▶ TASK BRIEF:
Scan the records for "Seydam" and copy each line that contains it.

▶ DATA SHOWN:

┄┄┄┄┄┄

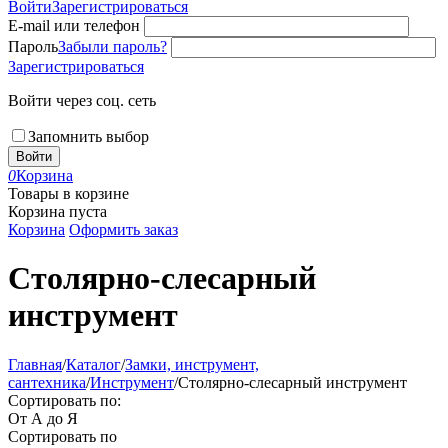
Войти
Зарегистрироваться
E-mail или телефон
Пароль
Забыли пароль?
Зарегистрироваться
Войти через соц. сеть
Запомнить выбор
Войти
0
Корзина
Товары в корзине
Корзина пуста
Корзина
Оформить заказ
Столярно-слесарный
инструмент
Главная
/
Каталог
/
Замки, инструмент,
сантехника
/
Инструмент
/
Столярно-слесарный инструмент
Сортировать по:
От А до Я
Сортировать по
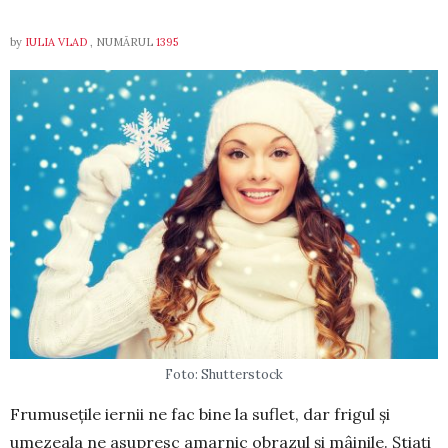
by
IULIA VLAD
, NUMĂRUL
1395
Foto: Shutterstock
Frumusețile iernii ne fac bine la suflet, dar frigul și
umezeala ne asupresc amarnic obrazul și mâi­nile. Știați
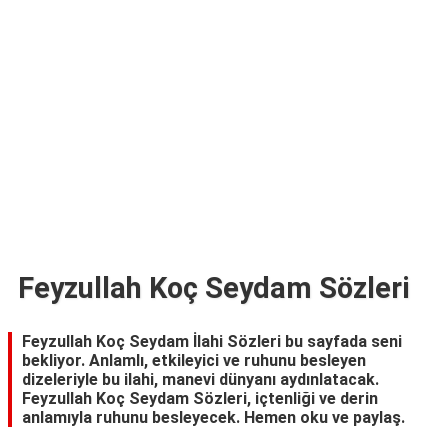
TARİFLERİ
HİKAYELER
Bize
Ulaşın
Feyzullah Koç Seydam Sözleri
Feyzullah Koç Seydam İlahi Sözleri bu sayfada seni
bekliyor. Anlamlı, etkileyici ve ruhunu besleyen
dizeleriyle bu ilahi, manevi dünyanı aydınlatacak.
Feyzullah Koç Seydam Sözleri, içtenliği ve derin
anlamıyla ruhunu besleyecek. Hemen oku ve paylaş.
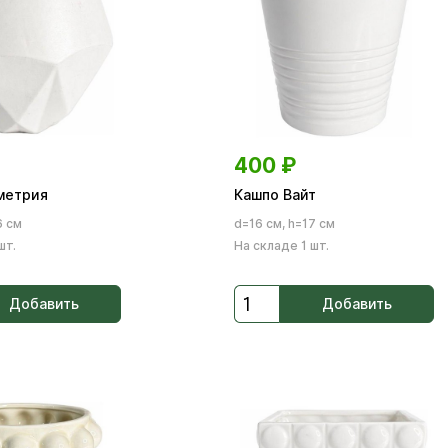
400
₽
метрия
Кашпо Вайт
6 см
d=16 см, h=17 см
шт.
На складе 1 шт.
Добавить
Добавить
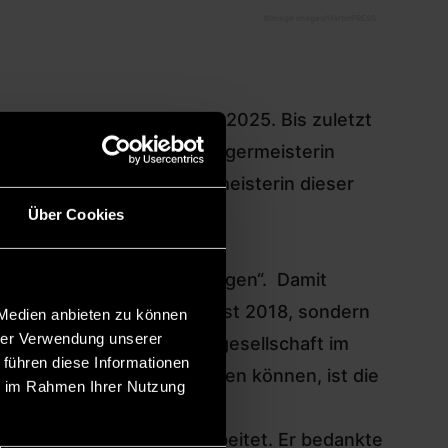
©
imago images/HärtelPRESS
opäische Kulturhauptstadt 2025. Bis zuletzt
en Titel gemacht. Oberbürgermeisterin
rbeitstag als Oberbürgermeisterin dieser
Über Cookies
el vom „Ungesehenen zu zeigen“. Damit
n Nazi-Aufmärschen im August 2018, sondern
 Medien anbieten zu können
hrer Verwendung unserer
tive und vielfältige Stadtgesellschaft im
 führen diese Informationen
ie über Generationen wirken können, ist die
ie im Rahmen Ihrer Nutzung
n viele Menschen hart gearbeitet. Er bedankte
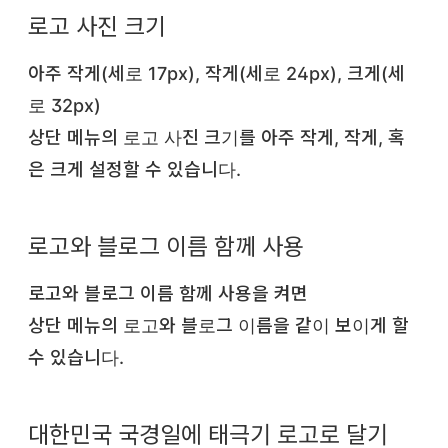
로고 사진 크기
아주 작게(세로 17px), 작게(세로 24px), 크게(세
로 32px)
상단 메뉴의 로고 사진 크기를 아주 작게, 작게, 혹
은 크게 설정할 수 있습니다.
로고와 블로그 이름 함께 사용
로고와 블로그 이름 함께 사용을 켜면
상단 메뉴의 로고와 블로그 이름을 같이 보이게 할
수 있습니다.
대한민국 국경일에 태극기 로고로 달기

┄┄┄┄┄┄

▶ YOUR RESPONSE:
Feyzullah Koç Seydam Sözleri
Feyzullah Koç Seydam İlahi Sözleri bu sayfada seni
Feyzullah Koç Seydam Sözleri, içtenliği ve derin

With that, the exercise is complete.